En la Pista Municipal –que honra al recordado Jorge Pollo Vieyra– y en la Costanera se alternan la técnica sobre bicicleta, destreza, transiciones y carreras, con juegos didácticos y de iniciación deportiva. “Queremos que descubran sus aptitudes pero a través de algo lúdico, como se aconseja en esta etapa”, destacó el profesor de Educación Física.
Corpore sano
El triatleta más exitoso del historial entrerriano refirió también como se avanzó a la instancia de pruebas recreativas. “Cuando comenzamos con las clases en pileta, probamos realizar un triatlón indoor, una de las modalidades de este deporte, invitando a los más allegados a hacer una experiencia bajo protocolos sanitarios. Hicimos tandas de tres chicos por serie, nadando en la pileta, pedaleando en bicicletas fijas y trotando en un circuito urbano delimitado”, dijo.
Como antes, la idea fue que se diviertan en una clase integral, así que las distancias fueron menores y se complementaron con juegos. Algo similar ocurrió con el acuatlón (dos tramos de pedestrismo y uno de natación). “Fueron lindas experiencias, que integran al grupo, aunque debemos hacerlo de manera fraccionada”, reflexionó.
Escuela formativa
El trío de formadores privilegia un perfil pedagógico por sobre el deportivo competitivo, de modo que los nutra Integralmente. “Lo esencial es que tengan salud y calidad de vida, que se diviertan. Buscamos generar el gusto y la satisfacción por hacer actividad física y, desde allí, acompañarlos a que cumplan otros objetivos”, explicó Víctor, al despedirse.
Tiempo aprovechado
Tomás Clivio es el gran proyecto de triatleta entrerriano cristalizado de los últimos años. A sus ventajas comparativas genéticas supo suplementarle sus cualidades para situarse rápidamente en el sitial que dejó vacante su padre Víctor, el máximo ganador histórico.
Aún con edad de Juvenil, se impuso a los de categoría Mayor, además de consagrarse en su franja de edad a escala nacional y ser top ten continental, para ganarse un lugar entre los de mejor proyección mundial.
Mientras cumplía 21 años, la interrupción de actividades por la pandemia por el Covid-19 cortó su ascenso entre los de Élite argentinos, pero no impidió que usufructuara el tiempo para formarse integralmente.
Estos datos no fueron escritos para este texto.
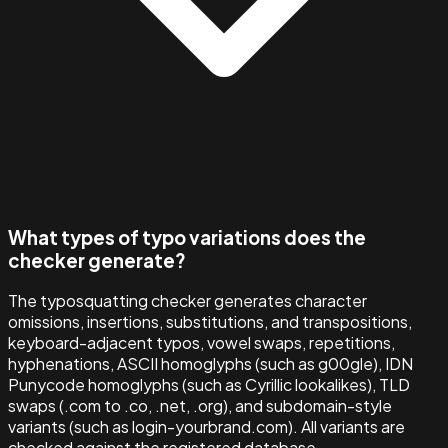
What types of typo variations does the
checker generate?
The typosquatting checker generates character
omissions, insertions, substitutions, and transpositions,
keyboard-adjacent typos, vowel swaps, repetitions,
hyphenations, ASCII homoglyphs (such as g00gle), IDN
Punycode homoglyphs (such as Cyrillic lookalikes), TLD
swaps (.com to .co, .net, .org), and subdomain-style
variants (such as login-yourbrand.com). All variants are
checked against the registered database.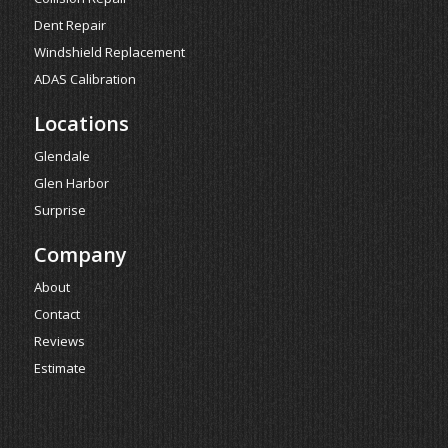
Dent Repair
Windshield Replacement
ADAS Calibration
Locations
Glendale
Glen Harbor
Surprise
Company
About
Contact
Reviews
Estimate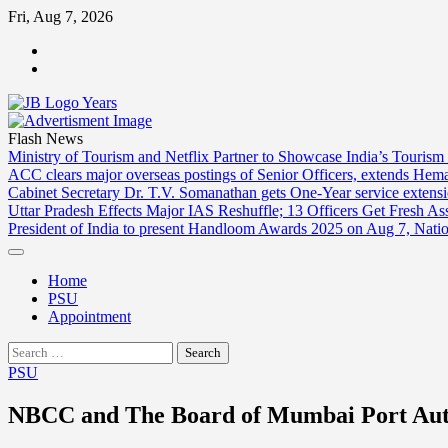
Skip
Fri, Aug 7, 2026
to
ABOUT
content
US
CONTACT
US
Flash News
Ministry of Tourism and Netflix Partner to Showcase India’s Tourism
ACC clears major overseas postings of Senior Officers, extends He
Cabinet Secretary Dr. T.V. Somanathan gets One-Year service extensi
Uttar Pradesh Effects Major IAS Reshuffle; 13 Officers Get Fresh A
President of India to present Handloom Awards 2025 on Aug 7, Nati
Home
PSU
Appointment
Search
for:
PSU
NBCC and The Board of Mumbai Port Aut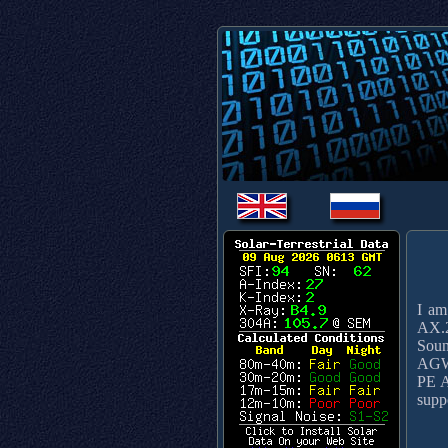
I am
AX.2
Soun
AGW 
PE A
supp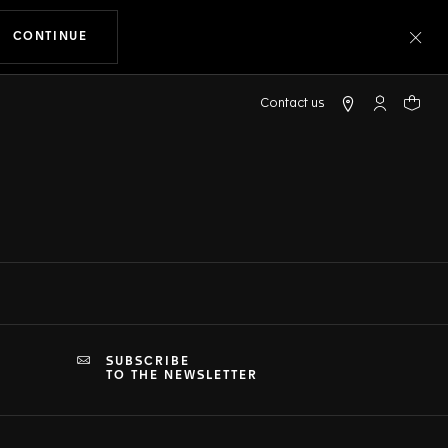
CONTINUE
THE NAVIGATION ON THE WEBSITE
Clo
My TAG Heu
Your c
SUBSCRIBE
TO THE NEWSLETTER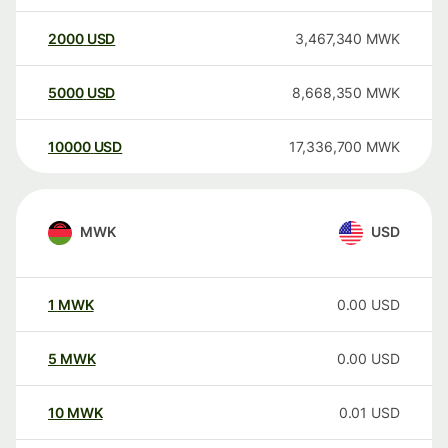
2000
USD
3,467,340
MWK
5000
USD
8,668,350
MWK
10000
USD
17,336,700
MWK
MWK
USD
1
MWK
0.00
USD
5
MWK
0.00
USD
10
MWK
0.01
USD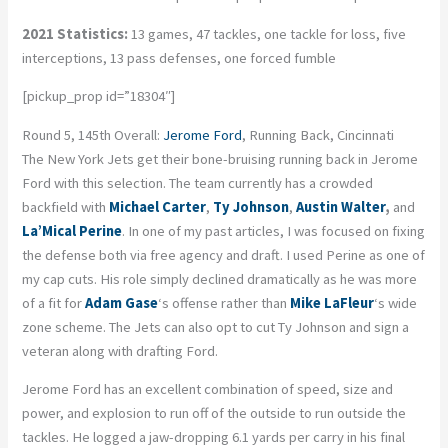
2021 Statistics:
13 games, 47 tackles, one tackle for loss, five
interceptions, 13 pass defenses, one forced fumble
[pickup_prop id=”18304″]
Round 5, 145th Overall:
Jerome Ford
, Running Back, Cincinnati
The New York Jets get their bone-bruising running back in Jerome
Ford with this selection. The team currently has a crowded
backfield with
Michael Carter
,
Ty Johnson
,
Austin Walter
,
and
La’Mical Perine
. In one of my past articles, I was focused on fixing
the defense both via free agency and draft. I used Perine as one of
my cap cuts. His role simply declined dramatically as he was more
of a fit for
Adam Gase
‘s offense rather than
Mike LaFleur
‘s wide
zone scheme. The Jets can also opt to cut Ty Johnson and sign a
veteran along with drafting Ford.
Jerome Ford has an excellent combination of speed, size and
power, and explosion to run off of the outside to run outside the
tackles. He logged a jaw-dropping 6.1 yards per carry in his final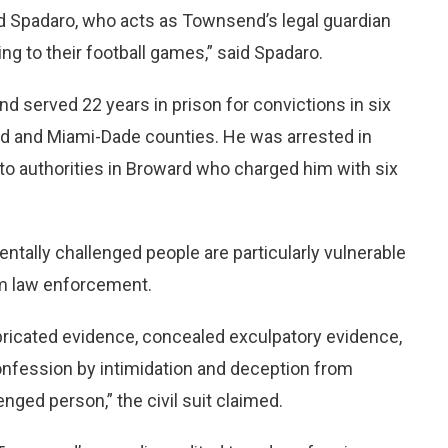
d Spadaro, who acts as Townsend’s legal guardian
ng to their football games,” said Spadaro.
 served 22 years in prison for convictions in six
rd and Miami-Dade counties. He was arrested in
 to authorities in Broward who charged him with six
ally challenged people are particularly vulnerable
om law enforcement.
abricated evidence, concealed exculpatory evidence,
nfession by intimidation and deception from
ged person,” the civil suit claimed.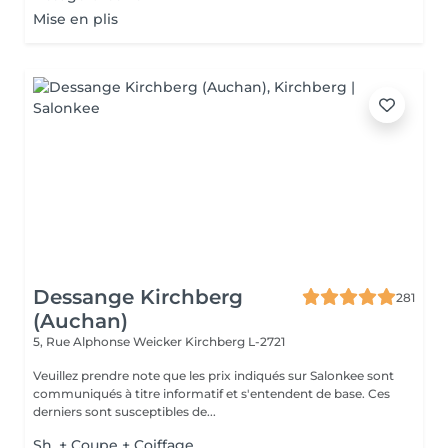
Mise en plis
Dessange Kirchberg
281
(Auchan)
5, Rue Alphonse Weicker
Kirchberg L-2721
Veuillez prendre note que les prix indiqués sur Salonkee sont
communiqués à titre informatif et s'entendent de base. Ces
derniers sont susceptibles de...
Sh. + Coupe + Coiffage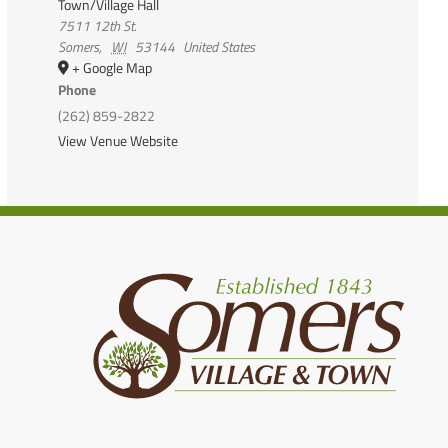
Town/Village Hall
7511 12th St.
Somers
,
WI
53144
United States
+ Google Map
Phone
(262) 859-2822
View Venue Website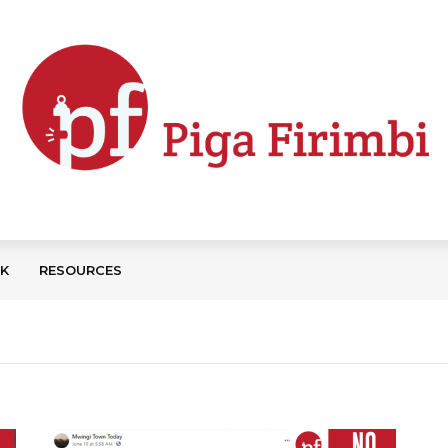
CK
RESOURCES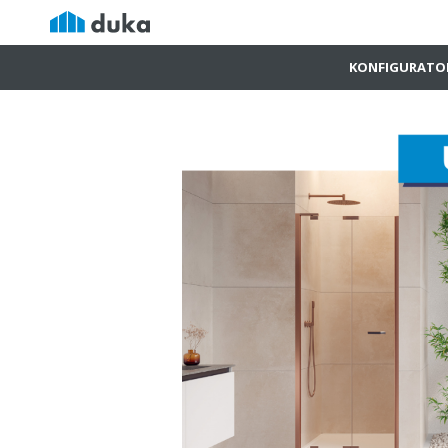
KONFIGURATO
Se mantuvo en forma, realizó un curso de entrenador de Triatlón -dictado por la Federación Argentina (FAT), que se suma al de Guardavidas del año pasado- e incursionó en artes culinarios ayudando a su hermano Lucas.
El resto del tiempo, se nutrió en aspectos pedagógicos de la Educación Física, útiles para su preparación y para el manejo de grupos. Así, al habilitarse las salidas para prácticas deportivas, recuperó rápidamente su ritmo habitual y por estos días afina sus entrenamientos de cara a las carreras que se avizoran para 2021.
“La Escuelita de Iniciación Deportiva va fluyendo naturalmente y, por decantación, vamos introduciendo un proyecto de Escuela de Triatlón que anhelábamos con Tomás”, refirió su padre Víctor. Con responsabilidad y constancia en distintos roles, El Heredero victoriense marca el camino de una nueva era del triatlón entrerriano.